Le CETA, c’est quoi ?

L'accord économique et commercial global (Comprehensive Economic and Trade Agreement en anglais, CETA), est un traité de libre-échange établi entre l'Union européenne et le Canada. Il prévoit notamment de supprimer les droits de douane sur 98 % des produits échangés entre le Canada et chaque pays de l’UE, d’augmenter les quotas d’importation de produits agricoles canadiens en Europe, ou encore d’ouvrir les marchés publics respectifs aux entreprises de l’autre continent, dans une logique de mise en concurrence et de relâchement des normes censés dynamiser les échanges économiques. Les négociations entre ces deux parties sont conclues le 18 octobre 2013.

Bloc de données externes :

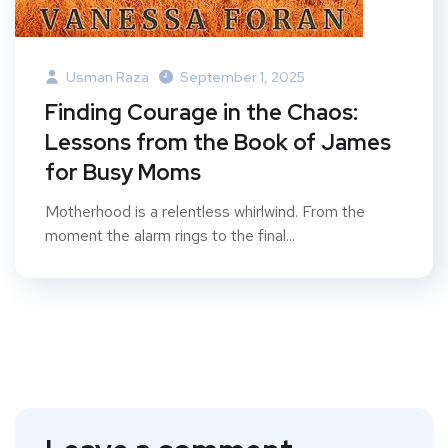
Usman Raza
September 1, 2025
Finding Courage in the Chaos:
Lessons from the Book of James
for Busy Moms
Motherhood is a relentless whirlwind. From the
moment the alarm rings to the final...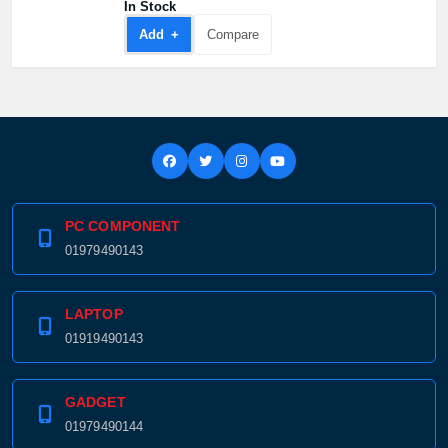
In Stock
Add +
Compare
PC COMPONENT
01979490143
LAPTOP
01919490143
GADGET
01979490144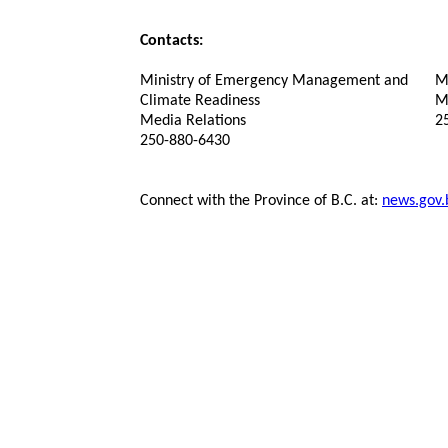
Contacts:
Ministry of Emergency Management and
Mi
Climate Readiness
M
Media Relations
2
250-880-6430
Connect with the Province of B.C. at:
news.gov.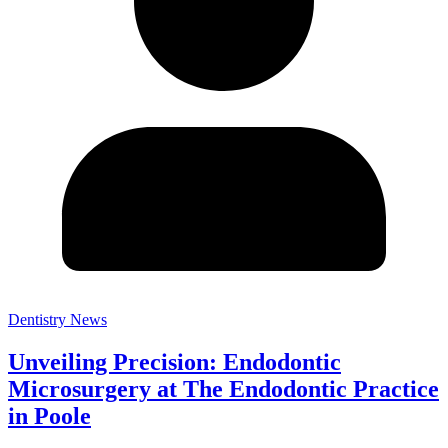
Dentistry News
Unveiling Precision: Endodontic
Microsurgery at The Endodontic Practice
in Poole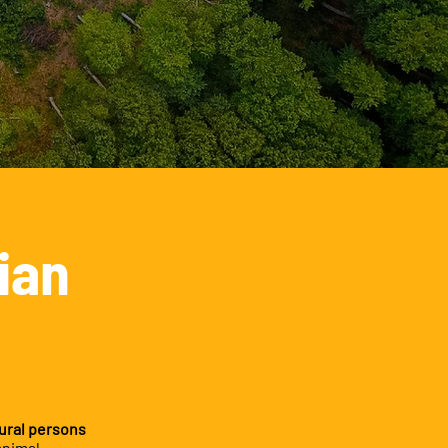
ian
ural persons
animal,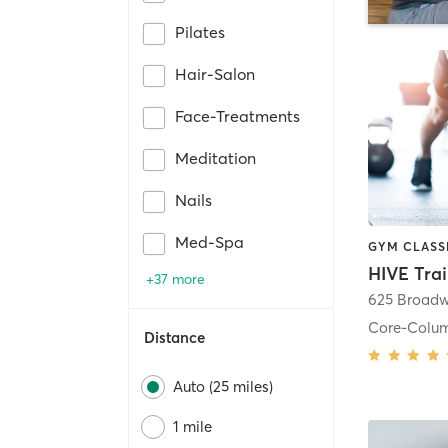
Pilates
Hair-Salon
Face-Treatments
Meditation
Nails
Med-Spa
HIVE Tra
+37 more
625 Broadw
Core-Colu
Distance
Auto (25 miles)
1 mile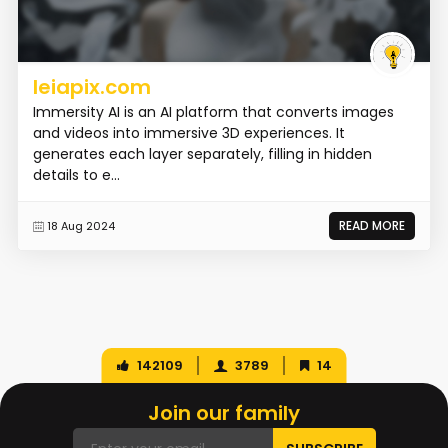
leiapix.com
Immersity AI is an AI platform that converts images
and videos into immersive 3D experiences. It
generates each layer separately, filling in hidden
details to e...
READ MORE
18 Aug 2024
142109
3789
14
Join our family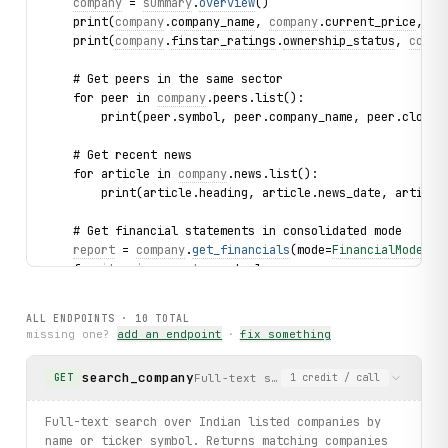
company
 = 
summary
.
overview
()
    print(
company
.
company_name
, 
company
.
current_price
, 
co
    print(
company
.
finstar_ratings
.
ownership_status
, 
compa
    # Get peers in the same sector
    for peer in 
company
.peers.list():
        print(peer.symbol, peer.company_name, peer.close_
    # Get recent news
    for article in 
company
.news.list():
        print(article.heading, article.news_date, article
    # Get financial statements in consolidated mode
report
 = 
company
.
get_financials
(mode=
FinancialMode
.
CO
    for 
item
 in 
report
.
quarterly
:
        print(
item
.
particulars
)
ALL ENDPOINTS ·
10
TOTAL
    # Get historical prices from the search result (needs
missing one?
add an endpoint
·
fix something
    for 
point
 in 
summary
.
get_prices
(count="2"):
        print(
point
.
date
, 
point
.
price
)
search_company
Full-text search over Indian listed 
GET
1
credit
/ call
# Browse sectors and drill into companies
for sector in client.sectors.list():
Full-text search over Indian listed companies by
    print(sector.name, sector.slug)
name or ticker symbol. Returns matching companies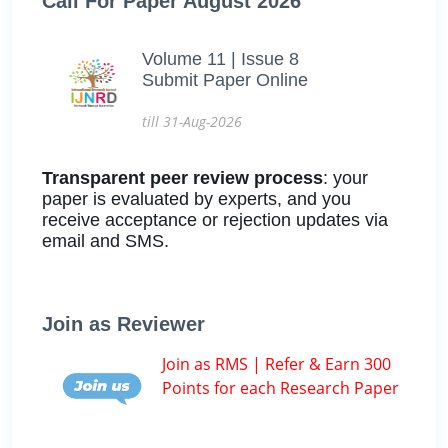
Call For Paper August 2026
Volume 11 | Issue 8
Submit Paper Online
till 31-Aug-2026
Transparent peer review process
: your
paper is evaluated by experts, and you
receive acceptance or rejection updates via
email and SMS.
Join as Reviewer
Join as RMS | Refer & Earn 300
Points for each Research Paper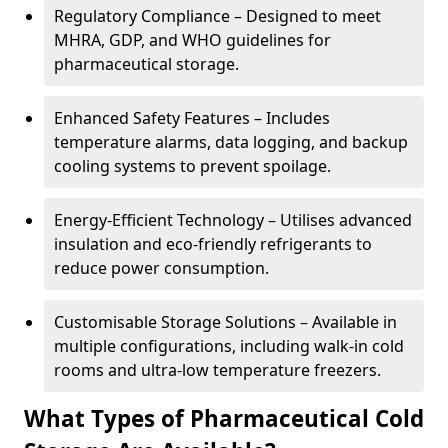
Regulatory Compliance – Designed to meet
MHRA, GDP, and WHO guidelines for
pharmaceutical storage.
Enhanced Safety Features – Includes
temperature alarms, data logging, and backup
cooling systems to prevent spoilage.
Energy-Efficient Technology – Utilises advanced
insulation and eco-friendly refrigerants to
reduce power consumption.
Customisable Storage Solutions – Available in
multiple configurations, including walk-in cold
rooms and ultra-low temperature freezers.
What Types of Pharmaceutical Cold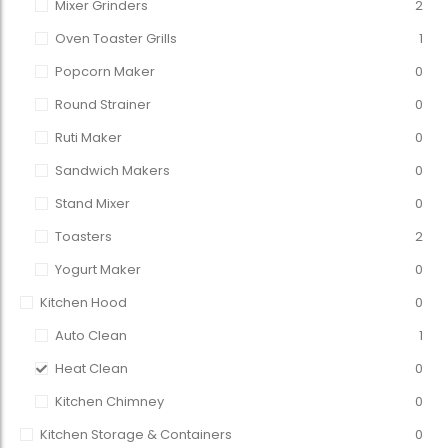
Mixer Grinders
2
Oven Toaster Grills
1
Popcorn Maker
0
Round Strainer
0
Ruti Maker
0
Sandwich Makers
0
Stand Mixer
0
Toasters
2
Yogurt Maker
0
Kitchen Hood
0
Auto Clean
1
Heat Clean
0
Kitchen Chimney
0
Kitchen Storage & Containers
0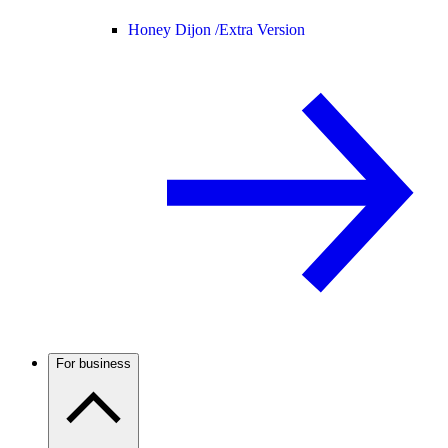
Honey Dijon /
Extra Version
For business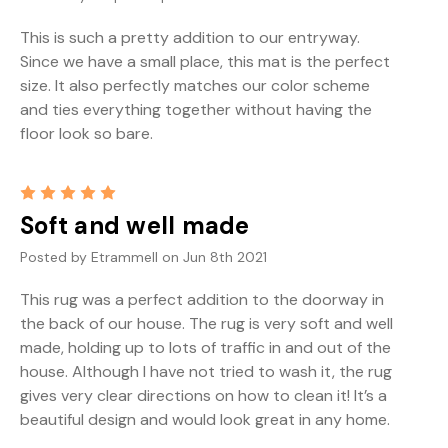
This is such a pretty addition to our entryway.
Since we have a small place, this mat is the perfect
size. It also perfectly matches our color scheme
and ties everything together without having the
floor look so bare.
5
Soft and well made
Posted by Etrammell on Jun 8th 2021
This rug was a perfect addition to the doorway in
the back of our house. The rug is very soft and well
made, holding up to lots of traffic in and out of the
house. Although I have not tried to wash it, the rug
gives very clear directions on how to clean it! It’s a
beautiful design and would look great in any home.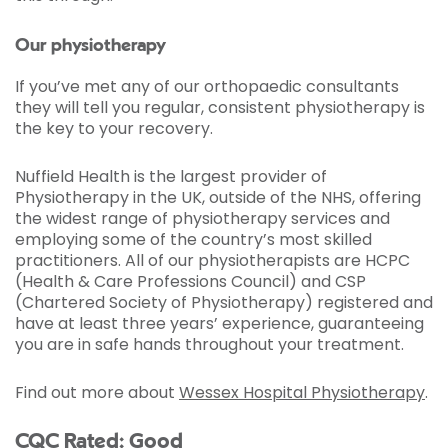
Our physiotherapy
If you’ve met any of our orthopaedic consultants
they will tell you regular, consistent physiotherapy is
the key to your recovery.
Nuffield Health is the largest provider of
Physiotherapy in the UK, outside of the NHS, offering
the widest range of physiotherapy services and
employing some of the country’s most skilled
practitioners. All of our physiotherapists are HCPC
(Health & Care Professions Council) and CSP
(Chartered Society of Physiotherapy) registered and
have at least three years’ experience, guaranteeing
you are in safe hands throughout your treatment.
Find out more about
Wessex Hospital Physiotherapy
.
CQC Rated: Good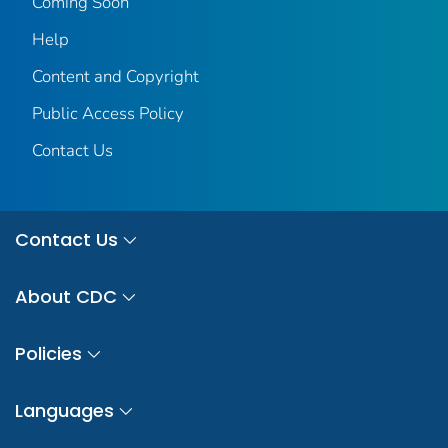
Coming Soon
Help
Content and Copyright
Public Access Policy
Contact Us
Contact Us
About CDC
Policies
Languages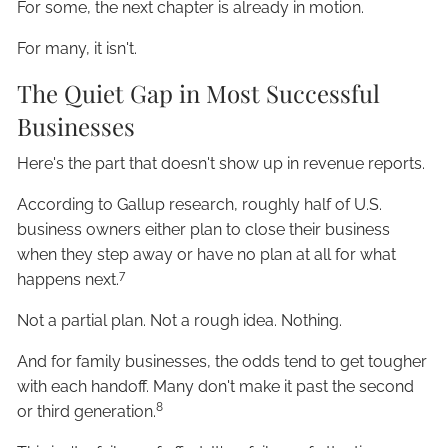
For some, the next chapter is already in motion.
For many, it isn't.
The Quiet Gap in Most Successful
Businesses
Here's the part that doesn't show up in revenue reports.
According to Gallup research, roughly half of U.S.
business owners either plan to close their business
when they step away or have no plan at all for what
7
happens next.
Not a partial plan. Not a rough idea. Nothing.
And for family businesses, the odds tend to get tougher
with each handoff. Many don't make it past the second
8
or third generation.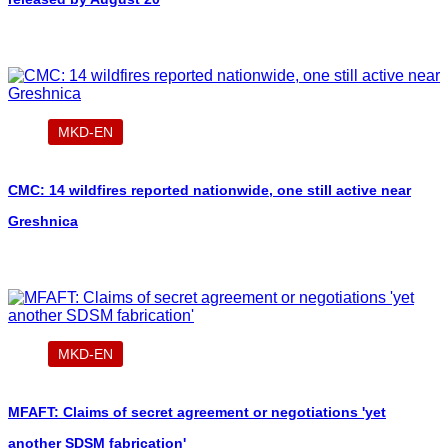
MKD-EN
CMC: 14 wildfires reported nationwide, one still active near
Greshnica
MKD-EN
MFAFT: Claims of secret agreement or negotiations 'yet
another SDSM fabrication'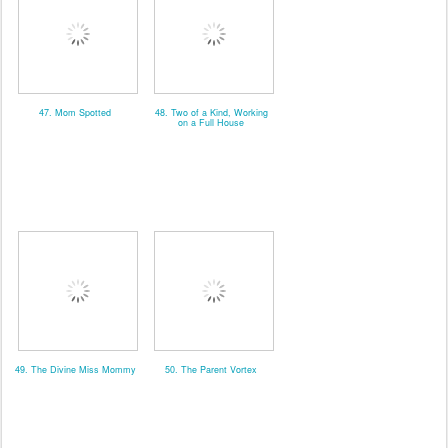
47. Mom Spotted
48. Two of a Kind, Working
on a Full House
49. The Divine Miss Mommy
50. The Parent Vortex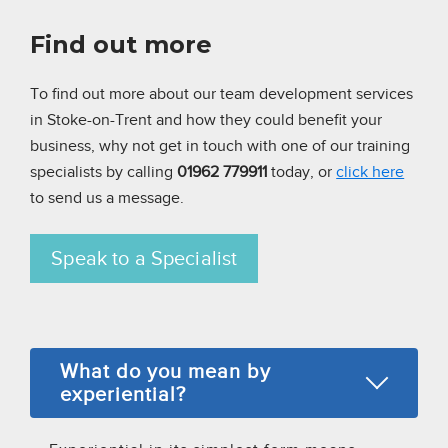
Find out more
To find out more about our team development services
in Stoke-on-Trent and how they could benefit your
business,
why not get in touch with one of our training
specialists by calling
01962 779911
today, or
click here
to send us a message.
Speak to a Specialist
What do you mean by
experiential?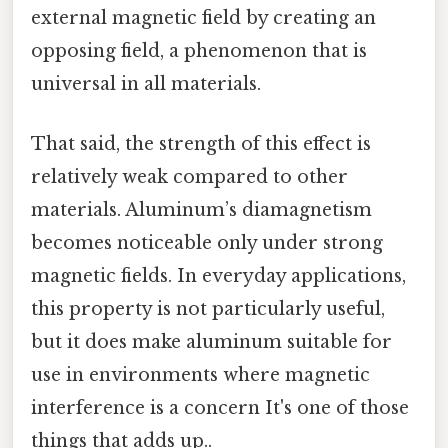
external magnetic field by creating an
opposing field, a phenomenon that is
universal in all materials.
That said, the strength of this effect is
relatively weak compared to other
materials. Aluminum’s diamagnetism
becomes noticeable only under strong
magnetic fields. In everyday applications,
this property is not particularly useful,
but it does make aluminum suitable for
use in environments where magnetic
interference is a concern It's one of those
things that adds up..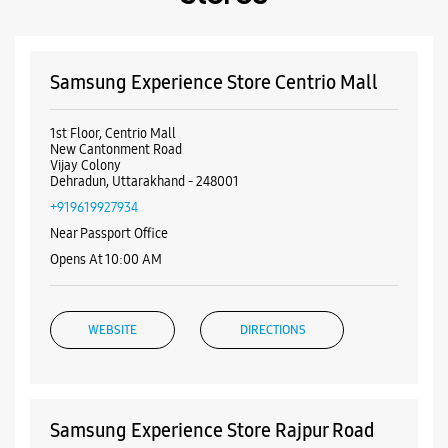
Payment Methods
Cash
Credit Card
Debit Card
Online Payment
Nearby Samsung Experience
Stores
Samsung Experience Store Centrio Mall
1st Floor, Centrio Mall
New Cantonment Road
Vijay Colony
Dehradun, Uttarakhand - 248001
+919619927934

Cet accord s’inscrit dans un contexte global d’accélération de la logique du libre-échange par l’Union européenne, avec des traités similaires conclus avec le MERCOSUR (communauté économique regroupant plusieurs pays de l’Amérique du Sud), ou encore le Japon (JEFTA).


Dès le 22 octobre 2013, Jean-Luc Mélenchon, alors député européen s’oppose dans un billet de blog à la conclusion de l’accord. Il dénonce un traité négocié dans la plus grande opacité, favorable aux grandes multinationales et contre l’intérêt général. Il s’inquiète à l’époque des « importantes répercussions pour l’agriculture européenne, les services publics, les droits accordés aux multinationales, les règles environnementales et sanitaires. » [1]​​.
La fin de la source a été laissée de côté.